Both the European Union and the United States back Savchenko's account that she was abducted by pro-Moscow eastern Ukrainian separatists, smuggled to Russia and then slapped with false charges.

The Belarussian Nobel Prize winning writer Svetlana Alexievich described her as the "Ukrainian Joan of Arc," while The Economist magazine called Savchenko "a modern martyr".

But Moscow argues she was the "spotter" who helped Ukrainian forces target a deadly mortar strike at the Russian journalists.

"When they accuse me of killing the Russian journalists -- I would not do it out of principle," she told a Moscow television reporter in 2014.

"I would never open fire on an unarmed person."

- 'The smell of gunpowder' -

Savchenko was born in Kiev when Ukraine was still part of the Soviet Union and went to a Ukrainian-speaking school.

She joined the Ukrainian army and soon became the only female combat soldier among the 1,690 people Kiev sent to support the US-led military campaign in Iraq.

Savchenko described it as her first step to becoming a fighter pilot.

"I believe you can only become an officer after enlisting and taking part in live combat, getting the smell of gunpowder," she told Ukrainian television in Iraq in 2005.

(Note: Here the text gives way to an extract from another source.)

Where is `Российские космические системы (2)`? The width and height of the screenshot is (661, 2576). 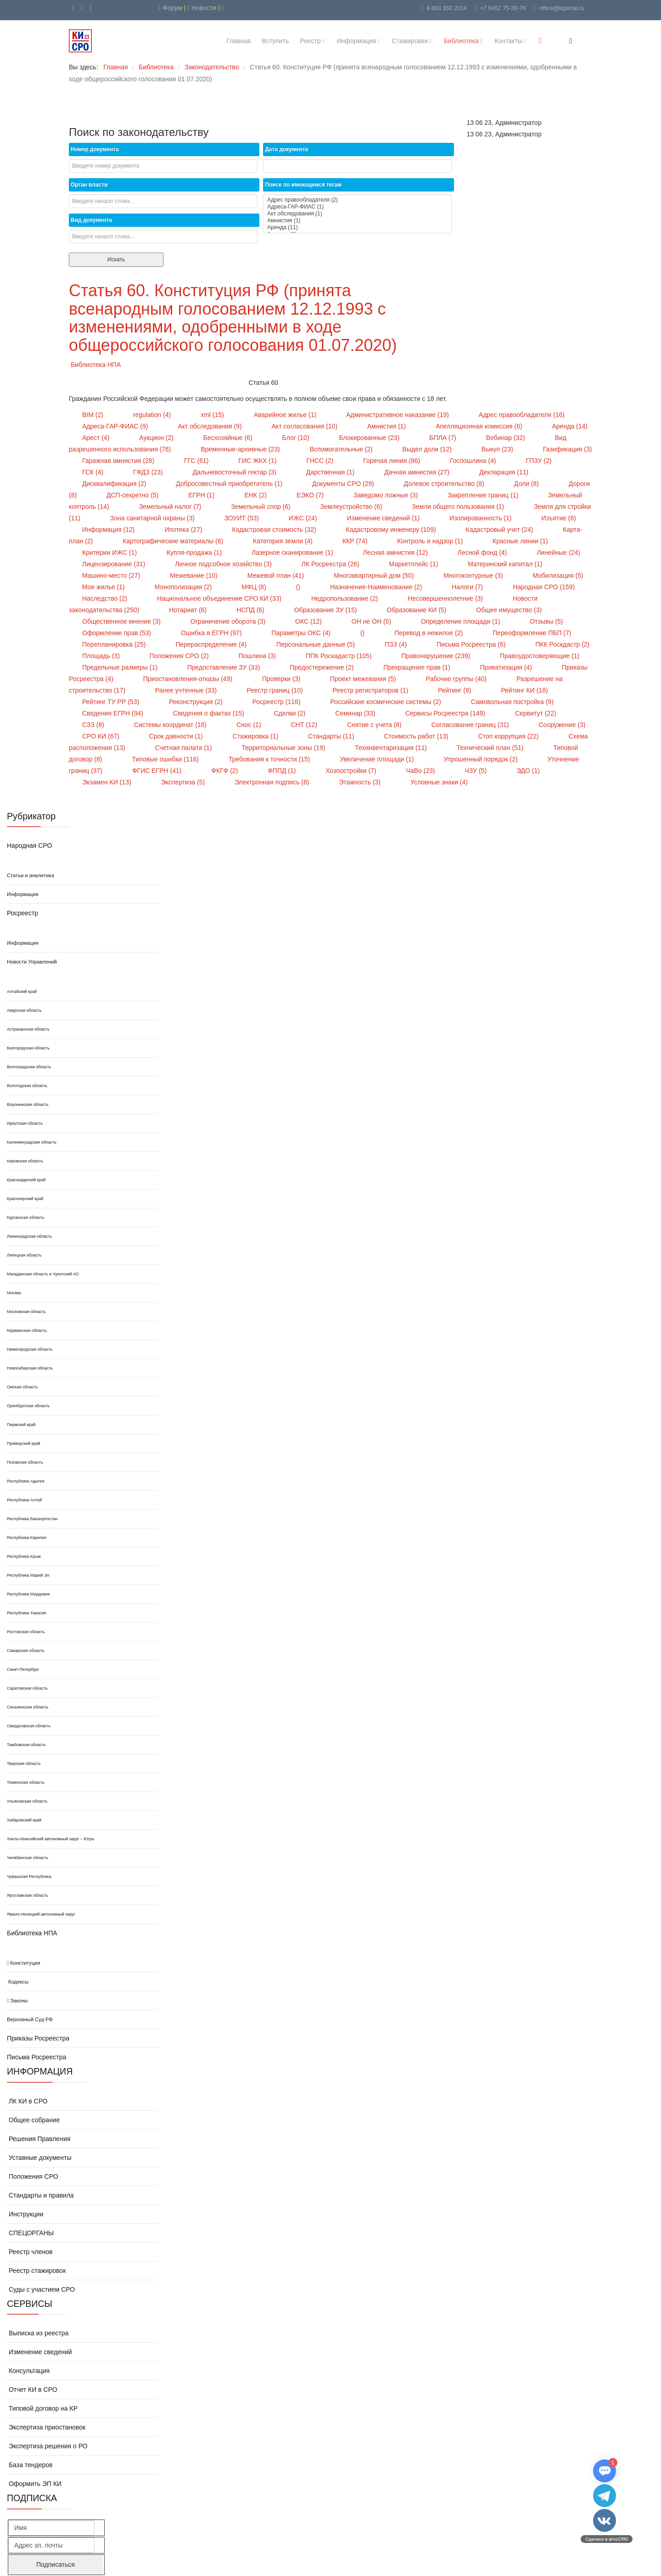 Российские космические системы (2) is located at coordinates (386, 701).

Savchenko then mounted a successful campaign to become one of the few women accepted to Ukraine's highly-selective Air Force University.

She graduated in 2009 and was soon posted to an aviation regiment. But her primary duty involved navigating military helicopters -- not piloting the fighter jets she had wished to fly.

The separatist revolt that broke out in the east two months after the February 2014 ouster of Kiev's Moscow-backed leaders prompted Savchenko to take what she describes as a "vacation" and join the Aidar volunteer battalion.

Aidar's fighters have been branded as "fascists" by Russia and condemned for resorting to the torture of captives and other abuses by the UN High Commissioner for Human Rights.

- 'This was a kidnapping' -

What happened next is a matter of dispute.

The June 17 deaths of two Russian journalists in shelling came after Savchenko had been in the immediate vicinity.

Savchenko says she had rushed to the scene because the insurgents had just hit "two armoured personnel carriers and a tank, and I went to see if anyone was wounded."

She told Russian television in July 2014 that she was then immediately "ambushed" by the insurgents.

"This really was a kidnapping," she said.

Her lawyers pointed to Savchenko's mobile phone billing records that support her account that she was taken to the region's central city of Lugansk at least an hour before the Russians were killed.

But prosecutors insisted that Savchenko was detained later after she had voluntarily crossed into Russia.

Savchenko is viewed by her supporters as a symbol of resistance against Moscow's bid to destabilise its pro-Western leadership by unleashing the eastern conflict -- a charge Russia denies.

She was elected to parliament in absentia on the nationalist ticket of former prime minister Yulia Tymoshenko in October 2014 and given her country's highest honour by Poroshenko in March 2015.